Menjadi Ulama di Masjidil Haram
Kembalinya di Mekkah, Syekh Nawawi diberi kesempatan untuk mengajar di Masjidil Haram bersama beberapa ulama nusantara lainnya seperti Syekh Ahmad Khatib Al-Minankabawi asal Minangkabau, Syekh Muhtaram asal Banyumas, Syekh Asyari asal Bawean, Syekh Mahfuzh Al-Turmusi asal Tremas, Syekh Bakir asal Banyumas, dan Syekh Abdul Hamid asal Kudus.
Keterampilan dan ketekunan Syekh Nawawi ketika mengajar membuatnya memiliki banyak santri. Syekh Nawawi mencetak santri berkualitas seperti KH. Hasyim Asyari (pendiri Nahdlatul Ulama), KH. Ahmad Dahlan (pendiri Muhammadiyah), Abdulkarim Amrullah, Syaikhona Chalil Bangkalan dan masih banyak lagi. Di antaranya menjadi tokoh penting dalam pergerakan Islam di Indonesia.

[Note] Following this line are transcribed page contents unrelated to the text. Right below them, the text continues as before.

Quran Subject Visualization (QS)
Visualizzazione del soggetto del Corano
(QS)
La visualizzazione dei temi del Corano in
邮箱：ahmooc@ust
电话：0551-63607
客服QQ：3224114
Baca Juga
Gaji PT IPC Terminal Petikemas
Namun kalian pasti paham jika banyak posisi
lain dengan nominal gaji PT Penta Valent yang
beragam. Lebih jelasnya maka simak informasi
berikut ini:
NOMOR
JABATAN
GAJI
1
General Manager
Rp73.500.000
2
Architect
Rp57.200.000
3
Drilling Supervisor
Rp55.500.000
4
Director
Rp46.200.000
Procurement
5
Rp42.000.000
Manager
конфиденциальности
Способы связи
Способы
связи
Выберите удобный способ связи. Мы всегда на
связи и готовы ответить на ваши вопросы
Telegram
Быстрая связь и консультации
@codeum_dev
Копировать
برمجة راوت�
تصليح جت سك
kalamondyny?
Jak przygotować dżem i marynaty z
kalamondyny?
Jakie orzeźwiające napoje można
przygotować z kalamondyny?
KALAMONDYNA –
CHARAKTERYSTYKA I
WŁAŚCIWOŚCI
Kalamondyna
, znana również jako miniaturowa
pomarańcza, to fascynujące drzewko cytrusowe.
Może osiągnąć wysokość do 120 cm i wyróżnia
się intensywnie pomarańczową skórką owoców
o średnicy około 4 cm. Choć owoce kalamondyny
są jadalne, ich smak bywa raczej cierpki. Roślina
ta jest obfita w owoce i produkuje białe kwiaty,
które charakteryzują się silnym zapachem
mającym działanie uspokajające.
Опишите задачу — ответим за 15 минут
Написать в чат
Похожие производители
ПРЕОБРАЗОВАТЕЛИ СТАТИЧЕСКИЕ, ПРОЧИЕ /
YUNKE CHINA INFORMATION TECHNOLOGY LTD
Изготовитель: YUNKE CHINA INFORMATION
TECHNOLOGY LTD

Nama Syekh Nawawi tidak hanya terkenal di Arab Saudi saja, beliau terkenal hingga daerah Turki, Syiria, Mesir dan Hindustan. Tak hanya itu, beliau mendapatkan gelar Sayyid Ulama al-Hijaz karena pengaruhnya terhadap bidang intelektual Islam di Timur Tengah.

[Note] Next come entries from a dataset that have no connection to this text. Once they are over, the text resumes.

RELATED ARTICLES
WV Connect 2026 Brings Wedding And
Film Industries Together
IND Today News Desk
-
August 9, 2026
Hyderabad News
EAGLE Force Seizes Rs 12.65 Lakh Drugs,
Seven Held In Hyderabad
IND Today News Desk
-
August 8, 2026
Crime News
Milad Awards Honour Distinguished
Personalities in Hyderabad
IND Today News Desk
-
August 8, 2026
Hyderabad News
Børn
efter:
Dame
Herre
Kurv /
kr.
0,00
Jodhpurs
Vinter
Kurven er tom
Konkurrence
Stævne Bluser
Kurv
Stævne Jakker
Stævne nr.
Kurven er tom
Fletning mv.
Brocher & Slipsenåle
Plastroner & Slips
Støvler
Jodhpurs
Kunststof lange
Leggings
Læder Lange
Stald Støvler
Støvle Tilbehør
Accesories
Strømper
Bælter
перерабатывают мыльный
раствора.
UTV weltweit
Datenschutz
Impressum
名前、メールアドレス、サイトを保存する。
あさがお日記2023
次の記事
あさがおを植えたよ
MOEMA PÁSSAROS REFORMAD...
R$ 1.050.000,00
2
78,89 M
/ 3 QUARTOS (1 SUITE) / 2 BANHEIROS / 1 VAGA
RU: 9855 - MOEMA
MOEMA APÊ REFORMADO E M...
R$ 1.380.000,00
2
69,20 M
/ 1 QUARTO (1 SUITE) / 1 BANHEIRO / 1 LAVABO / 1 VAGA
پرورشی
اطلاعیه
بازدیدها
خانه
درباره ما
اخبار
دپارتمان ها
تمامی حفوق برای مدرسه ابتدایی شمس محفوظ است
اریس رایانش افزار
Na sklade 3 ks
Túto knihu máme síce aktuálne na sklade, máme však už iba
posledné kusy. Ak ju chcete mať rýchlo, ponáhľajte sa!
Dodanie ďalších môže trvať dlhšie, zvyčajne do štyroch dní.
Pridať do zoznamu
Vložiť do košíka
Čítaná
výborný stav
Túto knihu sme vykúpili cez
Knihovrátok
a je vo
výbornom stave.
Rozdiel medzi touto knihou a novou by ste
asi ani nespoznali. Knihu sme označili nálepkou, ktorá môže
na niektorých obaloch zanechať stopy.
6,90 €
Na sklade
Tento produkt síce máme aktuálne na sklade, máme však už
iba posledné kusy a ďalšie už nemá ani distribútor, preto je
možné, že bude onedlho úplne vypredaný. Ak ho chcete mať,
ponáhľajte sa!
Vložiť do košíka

BACA JUGA : Teladan dan Kisah Syekh Abdul Qadir Al Jailani, Rajanya Para Wali
Warisan Ilmu yang Abadi
Dalam kitab al-Durus min Madhi al-Ta’lim wa Hadlirih bi al-Masjidil al-Haram karya Syekh Umar Abdul Jabbar beliau menceritakan bahwa Syekh Nawawi mempunyai ratusan tulisan dalam berbagai bidang keilmuan dan berbagai pandangan terhadap kitab-kitab klasik.

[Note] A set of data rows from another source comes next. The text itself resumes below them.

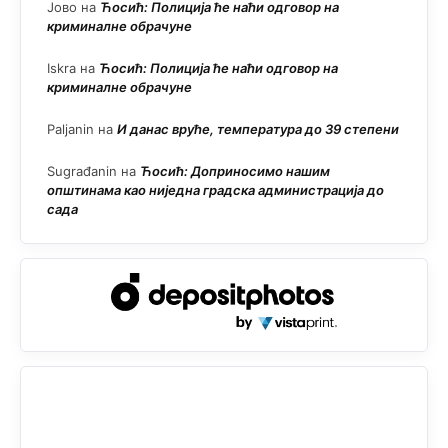
Јово
на
Ћосић: Полиција ће наћи одговор на
криминалне обрачуне
Iskra
на
Ћосић: Полиција ће наћи одговор на
криминалне обрачуне
Paljanin
на
И данас вруће, температура до 39 степени
Sugrađanin
на
Ћосић: Доприносимо нашим
општинама као ниједна градска администрација до
сада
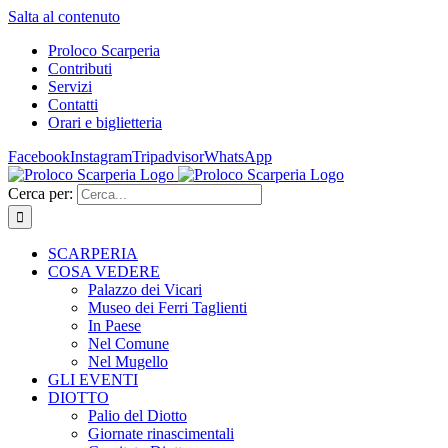
Salta al contenuto
Proloco Scarperia
Contributi
Servizi
Contatti
Orari e biglietteria
Facebook
Instagram
Tripadvisor
WhatsApp
Cerca per:
SCARPERIA
COSA VEDERE
Palazzo dei Vicari
Museo dei Ferri Taglienti
In Paese
Nel Comune
Nel Mugello
GLI EVENTI
DIOTTO
Palio del Diotto
Giornate rinascimentali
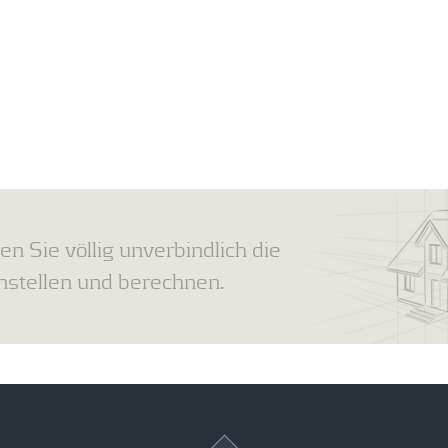
en Sie völlig unverbindlich die
tellen und berechnen.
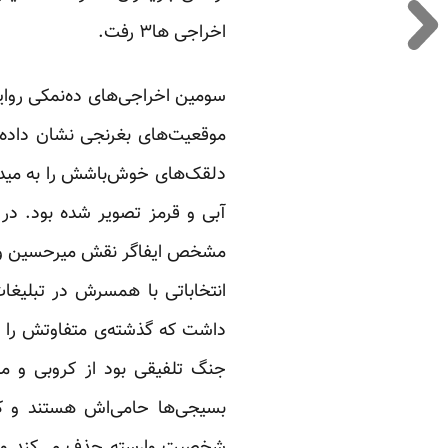
اخراجی ها۳ رفت.
سومین اخراجی‌های ده‌نمکی روایت‌
موقعیت‌های بغرنجی نشان داده بو
دلقک‌های خوش‌باشش را به میدان 
آبی و قرمز تصویر شده بود. در 
مشخص ایفاگر نقش میرحسین و زه
انتخاباتی با همسرش در تبلیغ
داشت که گذشته‌ی متفاوتش را پ
جنگ تلفیقی بود از کروبی و م
بسیجی‌ها حامی‌اش هستند و کس 
شخصیت وارسته حذف می‌کند و م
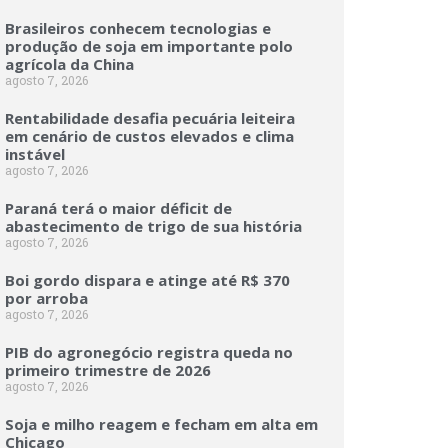
Brasileiros conhecem tecnologias e
produção de soja em importante polo
agrícola da China
agosto 7, 2026
Rentabilidade desafia pecuária leiteira
em cenário de custos elevados e clima
instável
agosto 7, 2026
Paraná terá o maior déficit de
abastecimento de trigo de sua história
agosto 7, 2026
Boi gordo dispara e atinge até R$ 370
por arroba
agosto 7, 2026
PIB do agronegócio registra queda no
primeiro trimestre de 2026
agosto 7, 2026
Soja e milho reagem e fecham em alta em
Chicago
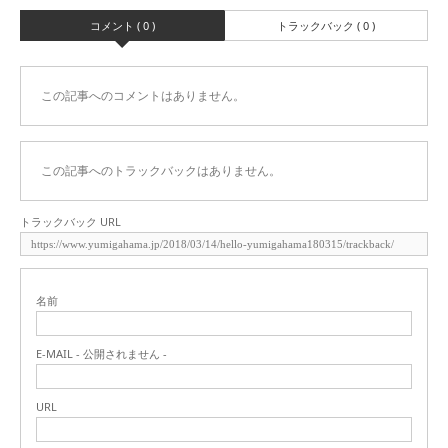
コメント ( 0 )
トラックバック ( 0 )
この記事へのコメントはありません。
この記事へのトラックバックはありません。
トラックバック URL
名前
E-MAIL - 公開されません -
URL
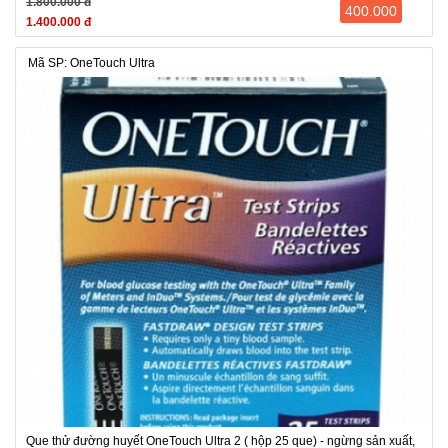
1.800.000 đ
400.000
1.400.000 đ
Mã SP: OneTouch Ultra
Que thử đường huyết OneTouch Ultra 2 ( hộp 25 que) - ngừng sản xuất,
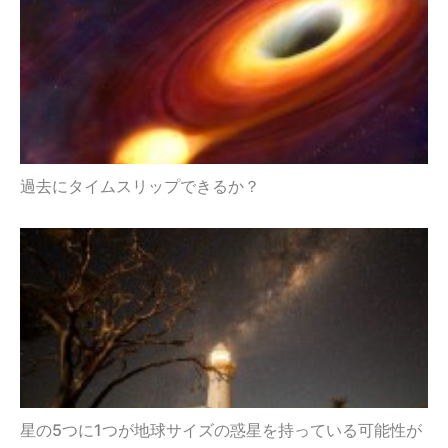
過去にタイムスリップできるか？
星の5つに1つが地球サイズの惑星を持っている可能性が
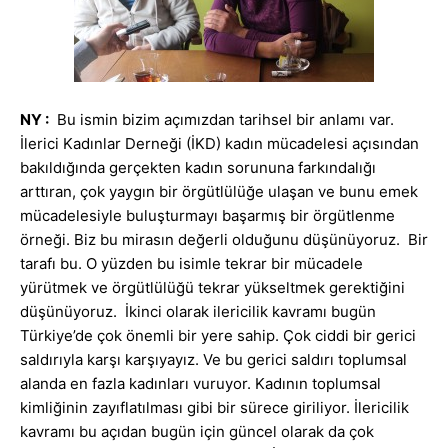
NY :
Bu ismin bizim açımızdan tarihsel bir anlamı var.
İlerici Kadınlar Derneği (İKD) kadın mücadelesi açısından
bakıldığında gerçekten kadın sorununa farkındalığı
arttıran, çok yaygın bir örgütlülüğe ulaşan ve bunu emek
mücadelesiyle buluşturmayı başarmış bir örgütlenme
örneği. Biz bu mirasın değerli olduğunu düşünüyoruz. Bir
tarafı bu. O yüzden bu isimle tekrar bir mücadele
yürütmek ve örgütlülüğü tekrar yükseltmek gerektiğini
düşünüyoruz. İkinci olarak ilericilik kavramı bugün
Türkiye’de çok önemli bir yere sahip. Çok ciddi bir gerici
saldırıyla karşı karşıyayız. Ve bu gerici saldırı toplumsal
alanda en fazla kadınları vuruyor. Kadının toplumsal
kimliğinin zayıflatılması gibi bir sürece giriliyor. İlericilik
kavramı bu açıdan bugün için güncel olarak da çok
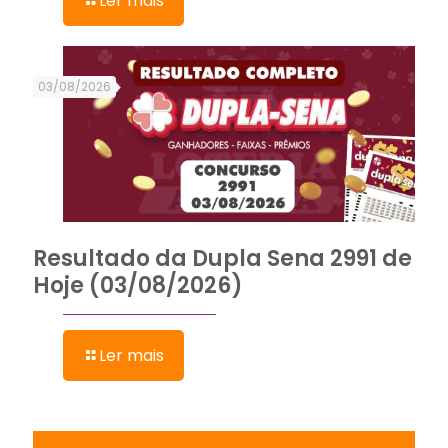
Ler mais
03/08/2026
Resultado da Dupla Sena 2991 de
Hoje (03/08/2026)
Ler mais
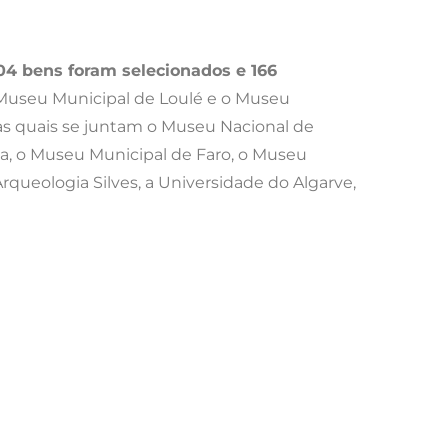
504 bens foram selecionados e 166
 Museu Municipal de Loulé e o Museu
às quais se juntam o Museu Nacional de
oa, o Museu Municipal de Faro, o Museu
rqueologia Silves, a Universidade do Algarve,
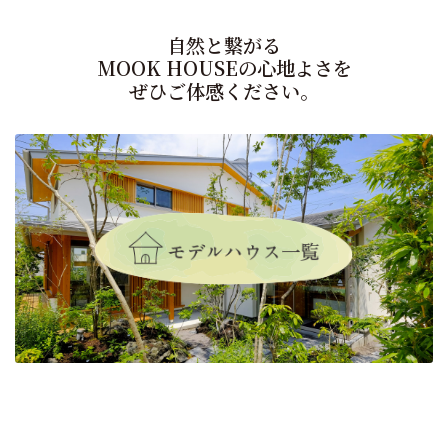
自然と繋がる
MOOK HOUSEの心地よさを
ぜひご体感ください。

Salah satu karya paling terkenal dari Syekh Nawawi adalah kitab tafsirnya yang berjudul Tafsir al-Munir. Kitab ini diakui banyak ahli tafsir sebagai salah satu yang terbaik dalam disiplin tafsir Al-qur’an. Bahkan, beberapa ulama menyatakan bahwa Tafsir al-Munir memiliki kedalaman melebihi Tafsir al-Jalalain, yang ditulis oleh Imam Jalaluddin as-Suyuthi dan Imam Jalaluddin al-Mahalli.
Dalam bidang fiqih, Syekh Nawawi juga meninggalkan kontribusi besar melalui syarah (komentar) atas kitab Safinatun Najah yang berjudul Kasyifatus Saja. Kitab ini menjadi rujukan di kalangan ulama Mazhab Syafi’i dalam memahami hukum fiqih.
Sementara itu, dalam bidang tasawuf, beliau menulis karya monumental seperti Qami’u al-Thugyan, Nashoihul ‘Ibad, dan Minhaj al-Raghibin.
Keberhasilan Syekh Nawawi dalam menulis begitu banyak karya, membawa dampak besar pada sistem pendidikan Islam di Nusantara. Kitab-kitabnya, terutama dalam fiqih dan tasawuf, banyak dijadikan sebagai kurikulum utama di pesantren-pesantren di Indonesia.
Dedikasi dan kecintaannya pada ilmu pengetahuan serta kontribusinya dalam berbagai disiplin ilmu telah membuat namanya abadi dalam sejarah keilmuan Islam.
Penutup
Sebagai seorang ulama besar yang meniti jalan ilmu dari Banten hingga ke Mekkah, Syekh Nawawi al-Bantani telah meninggalkan jejak yang mendalam dalam sejarah keilmuan Islam.
Perjalanan hidupnya adalah bukti nyata dari semangat dan dedikasi yang tak kenal lelah untuk memperjuangkan ilmu pengetahuan dan nilai-nilai agama.
Warisan beliau, baik melalui karya-karyanya yang masih dipelajari hingga saat ini memberikan pengaruh yang besar, tidak hanya di Indonesia, tetapi juga di seluruh dunia Islam.